What is the peeking problem in A/B testing, and how do you handle it?
Peeking means checking statistical significance repeatedly during a test and stopping as soon as p drops below 0.05. Because the p-value fluctuates over time, this inflates the false-positive rate well above the nominal alpha — sometimes to 25–30 % for daily checks over a two-week test.
How to think about it
Why peeking inflates errors
Under the null hypothesis, the p-value follows a uniform distribution at any single look. But if you check repeatedly and stop the moment p < 0.05, you are taking the minimum of many uniform draws — and the minimum of even 5 draws has roughly a 23 % chance of falling below 0.05. You have not made your test more powerful; you have made it far more prone to false alarms.
Solutions
-
Pre-commit to a single analysis at the planned horizon. Simplest and most powerful. Do not look at results until the experiment is done.
-
Sequential testing / always-valid p-values. Frameworks such as mSPRT (mixture Sequential Probability Ratio Test) or the method used by Spotify and Booking.com provide error guarantees that hold at any stopping time. The trade-off is slightly lower power for a given sample compared to a fixed-horizon test.
-
Alpha spending functions (O’Brien-Fleming). Borrowed from clinical trials.
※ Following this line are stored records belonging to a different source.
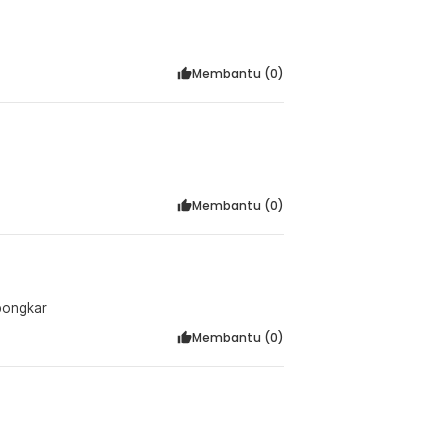
Membantu (
0
)
Membantu (
0
)
bongkar
Membantu (
0
)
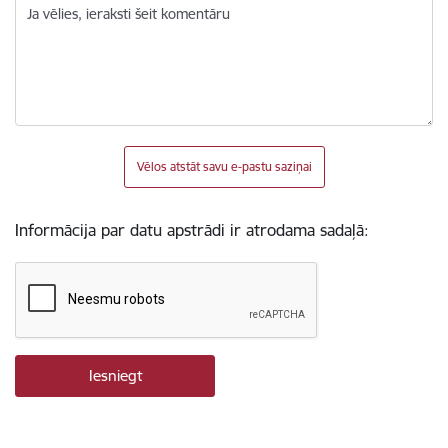
Ja vēlies, ieraksti šeit komentāru
Vēlos atstāt savu e-pastu saziņai
Informācija par datu apstrādi ir atrodama sadaļā:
You budget the total alpha across planned interim looks, using very conservative thresholds early (e.g., p < 0.001 at 50 % of data) and relaxing them toward the end.
-
Bayesian testing with a credible interval. Decisions are based on posterior probability that the lift exceeds the MDE, not on a p-value. There is no formal multiple-comparison problem in the Bayesian sense, though you can still overfit priors.
In practice, the pragmatic answer is: use a sequential testing framework if your organization requires continuous monitoring, and educate stakeholders that a significant result on day 3 of a 14-day test is not a valid stopping criterion.